She couldn’t enter the current where she was, she’d only get swept away from him, but she needed to get him on her board before he lost his ability to stay afloat.

‘Please, trust me, stay calm, float, I’m going to come and get you…’

She kept shouting back to him, explaining what she was doing, not knowing whether he could hear or if he was even paying attention. People often didn’t when they were in a life-threatening situation. But maintaining that contact was crucial to getting him through this.

She paddled into the current closer to shore and let it take her.

‘Grab on,’ she ordered as she approached, slipping her own body off the board but keeping one arm over it as she helped him take hold. ‘Now grip it.’

She wrapped her arm around his back, which was so broad she had to pull away from the board a little and push her hip into his back to keep him up. ‘We’re just going to go with it for now.’

She spoke close to his ear, certain he’d hear her, even over his ragged breaths, and she wondered how much water he’d taken on, whether he was even lucid enough to stay with her.

Nalu barked from outside the rip current, swimming to keep pace with them; he wasn’t silly enough to join them, like Malie he was waiting for the strength of the current to ease, enough that she could power them both out of it.

If the guy had just done as she’d asked… But then what on earth had he been doing in the first place?
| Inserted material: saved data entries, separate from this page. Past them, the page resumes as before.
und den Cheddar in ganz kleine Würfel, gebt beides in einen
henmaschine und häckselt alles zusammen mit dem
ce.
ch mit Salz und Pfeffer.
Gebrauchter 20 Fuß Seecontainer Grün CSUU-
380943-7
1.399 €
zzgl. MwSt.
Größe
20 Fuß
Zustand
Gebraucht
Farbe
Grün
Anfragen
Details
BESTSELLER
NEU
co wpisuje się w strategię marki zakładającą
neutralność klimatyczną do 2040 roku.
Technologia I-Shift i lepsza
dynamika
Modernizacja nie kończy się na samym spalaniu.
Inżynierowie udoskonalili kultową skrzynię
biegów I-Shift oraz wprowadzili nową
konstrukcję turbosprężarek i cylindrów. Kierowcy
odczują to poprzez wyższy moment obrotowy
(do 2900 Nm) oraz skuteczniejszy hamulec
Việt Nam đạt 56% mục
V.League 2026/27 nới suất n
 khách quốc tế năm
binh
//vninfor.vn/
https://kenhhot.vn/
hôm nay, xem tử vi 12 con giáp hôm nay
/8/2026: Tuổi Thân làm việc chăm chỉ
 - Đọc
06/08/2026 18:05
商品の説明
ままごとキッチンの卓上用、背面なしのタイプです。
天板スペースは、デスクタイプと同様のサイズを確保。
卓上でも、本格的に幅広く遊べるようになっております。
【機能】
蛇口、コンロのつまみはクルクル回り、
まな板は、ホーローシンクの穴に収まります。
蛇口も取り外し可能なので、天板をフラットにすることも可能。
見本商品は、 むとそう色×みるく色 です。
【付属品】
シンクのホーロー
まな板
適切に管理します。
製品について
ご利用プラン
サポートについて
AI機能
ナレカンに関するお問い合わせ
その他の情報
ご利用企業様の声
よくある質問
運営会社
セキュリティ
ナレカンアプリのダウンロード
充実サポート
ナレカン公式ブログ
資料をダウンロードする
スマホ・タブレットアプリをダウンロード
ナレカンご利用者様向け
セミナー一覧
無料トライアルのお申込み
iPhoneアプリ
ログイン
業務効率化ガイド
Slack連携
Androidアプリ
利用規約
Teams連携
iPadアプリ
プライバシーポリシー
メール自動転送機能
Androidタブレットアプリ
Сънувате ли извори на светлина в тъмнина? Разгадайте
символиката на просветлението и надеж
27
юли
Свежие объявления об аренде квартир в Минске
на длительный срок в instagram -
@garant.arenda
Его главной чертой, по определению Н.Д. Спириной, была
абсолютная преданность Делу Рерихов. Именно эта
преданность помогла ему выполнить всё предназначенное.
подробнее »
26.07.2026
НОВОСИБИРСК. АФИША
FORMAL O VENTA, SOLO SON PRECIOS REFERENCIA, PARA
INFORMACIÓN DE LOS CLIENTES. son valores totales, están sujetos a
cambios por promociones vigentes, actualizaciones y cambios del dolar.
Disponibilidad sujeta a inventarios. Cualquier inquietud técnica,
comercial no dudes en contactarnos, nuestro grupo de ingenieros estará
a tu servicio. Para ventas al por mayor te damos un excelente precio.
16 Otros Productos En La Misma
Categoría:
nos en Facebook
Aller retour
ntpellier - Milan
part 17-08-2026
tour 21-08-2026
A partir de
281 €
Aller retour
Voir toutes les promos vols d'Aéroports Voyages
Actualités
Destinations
Swimming where there was no lifeguard and at this time of day, without the knowledge it took to understand the water.

Foolish, foolish, fool.

And she’d tell him as much just as soon as they had dry land beneath their feet.
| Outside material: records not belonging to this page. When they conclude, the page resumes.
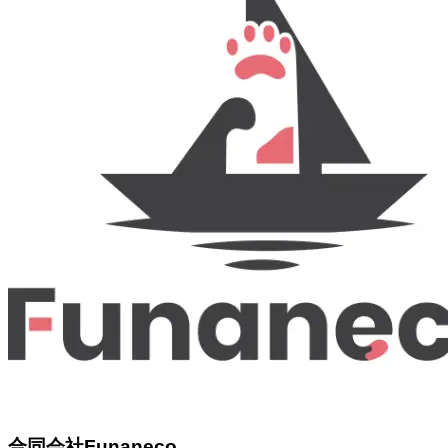
合同会社Funaneco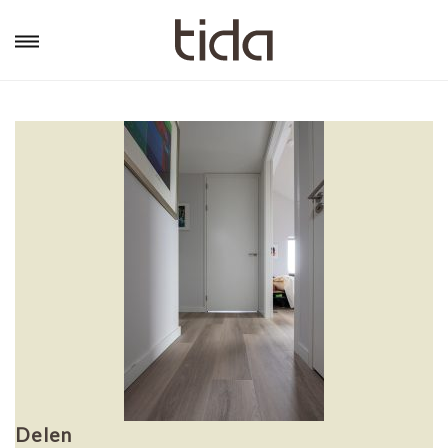
Delen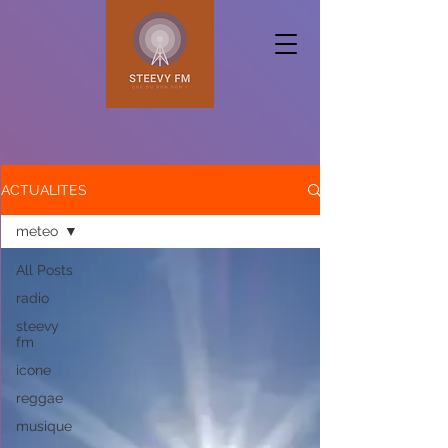
ACTUALITES
meteo
All Posts
radio
steevy
fm
icone
reggae
musique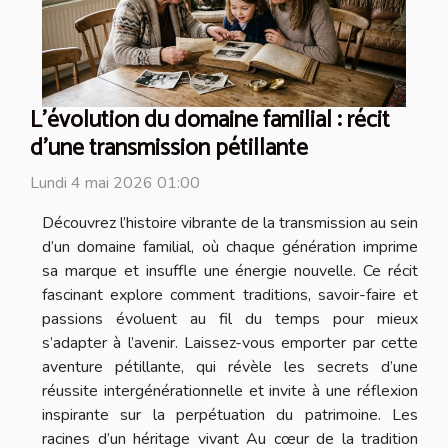
L’évolution du domaine familial : récit
d’une transmission pétillante
Lundi 4 mai 2026 01:00
Découvrez l’histoire vibrante de la transmission au sein
d’un domaine familial, où chaque génération imprime
sa marque et insuffle une énergie nouvelle. Ce récit
fascinant explore comment traditions, savoir-faire et
passions évoluent au fil du temps pour mieux
s’adapter à l’avenir. Laissez-vous emporter par cette
aventure pétillante, qui révèle les secrets d’une
réussite intergénérationnelle et invite à une réflexion
inspirante sur la perpétuation du patrimoine. Les
racines d’un héritage vivant Au cœur de la tradition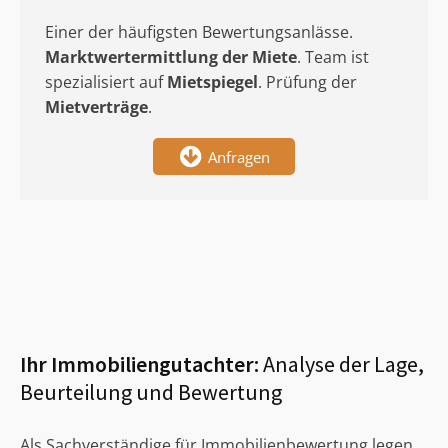
Einer der häufigsten Bewertungsanlässe.
Marktwertermittlung
der Miete
. Team ist
spezialisiert auf
Mietspiegel
. Prüfung der
Mietverträge
.
Anfragen
Ihr Immobiliengutachter:
Analyse der Lage,
Beurteilung und Bewertung
Als Sachverständige für Immobilienbewertung legen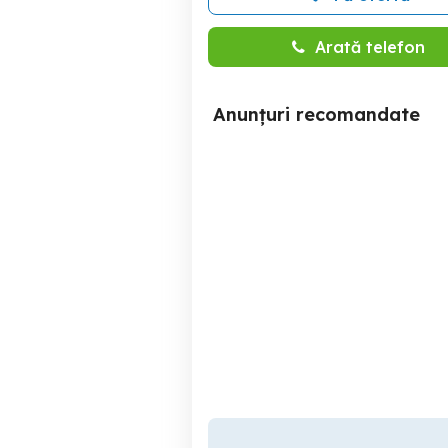
Arată telefon
Anunțuri recomandate
Motocultoare Profesionale
Tehnologie GOLDONI prin
MACOS & HALL
Timisoara
2,716 EUR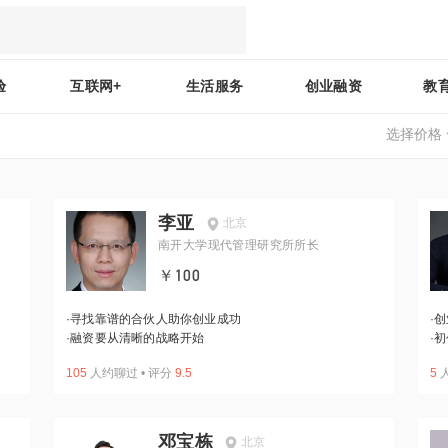
验
互联网+
生活服务
创业融资
教
选择价格
李亚
北京
南开大学现代管理研究所所长
￥100
·
寻找靠谱的合伙人助你创业成功
·
创
·
融资要从清晰的战略开始
·
初
105
人约聊过
•
评分
9.5
5
邓宝栋
北京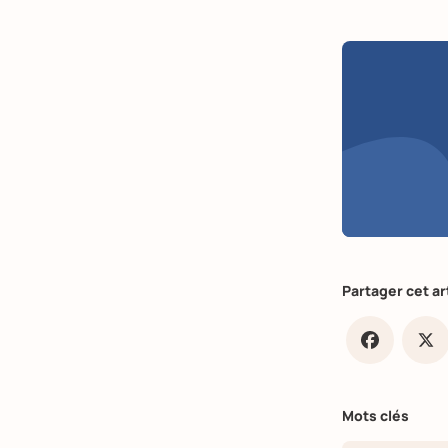
Partager cet ar
Faceb
X
Mots clés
She felt the tug of the water start to ease and kicked out, each strike of her legs taking them further into safety.

He was bigger than her, muscular too, and… in a shirt? Who goes swimming in an actual shirt?
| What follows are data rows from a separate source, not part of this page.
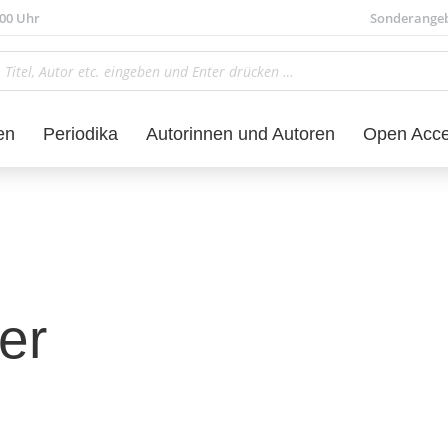
.00 Uhr
Sonderange
en
Periodika
Autorinnen und Autoren
Open Acc
er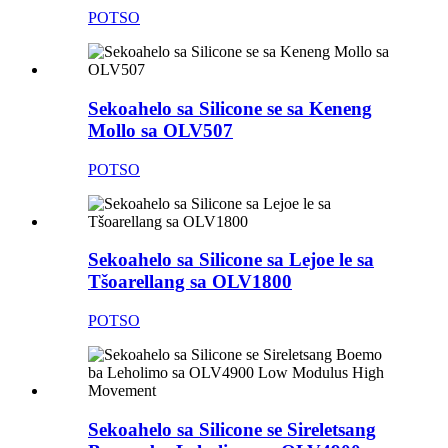
POTSO
Sekoahelo sa Silicone se sa Keneng
Mollo sa OLV507
POTSO
Sekoahelo sa Silicone sa Lejoe le sa
Tšoarellang sa OLV1800
POTSO
Sekoahelo sa Silicone se Sireletsang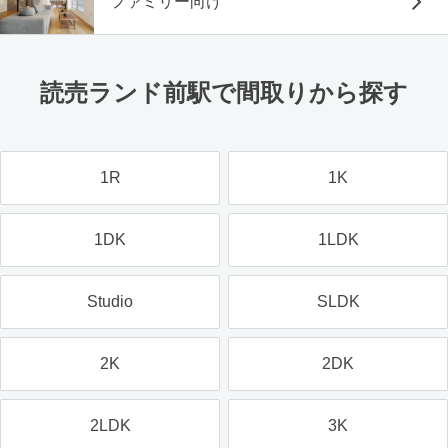
ファミリー向け
読売ランド前駅で間取りから探す
1R
1K
1DK
1LDK
Studio
SLDK
2K
2DK
2LDK
3K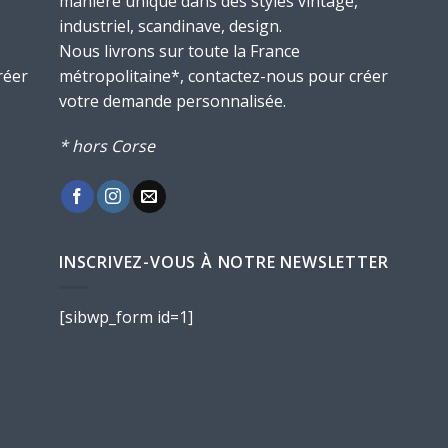
manière unique dans des styles vintage,
industriel, scandinave, design.
Nous livrons sur toute la France
réer
métropolitaine*, contactez-nous pour créer
votre demande personnalisée.
* hors Corse
INSCRIVEZ-VOUS À NOTRE NEWSLETTER
[sibwp_form id=1]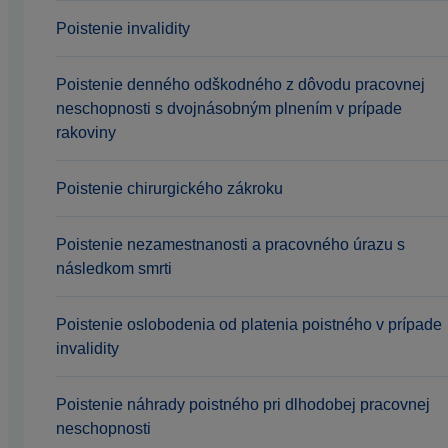
Poistenie invalidity
Poistenie denného odškodného z dôvodu pracovnej
neschopnosti s dvojnásobným plnením v prípade
rakoviny
Poistenie chirurgického zákroku
Poistenie nezamestnanosti a pracovného úrazu s
následkom smrti
Poistenie oslobodenia od platenia poistného v prípade
invalidity
Poistenie náhrady poistného pri dlhodobej pracovnej
neschopnosti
‘Thank you,’ he suddenly blurted, his voice rasping as he leaned forward to rake one hand over his face and look to her.

‘You want to thank me,’ she said, looking to the shoreline, ‘you can help swim us back in.’

It was a short, snappy retort, but then, he’d been an absolute idiot and he wasn’t dead, so he could pull his weight.

It worked to get them in quicker and as their feet hit the sand, she slid the board away so that he could crawl up the beach. She walked up behind him, the board hooked under her arm. He turned onto his back, his eyes closed as he laid one hand on his chest, the other by his side. He dragged in a shaky breath, then another.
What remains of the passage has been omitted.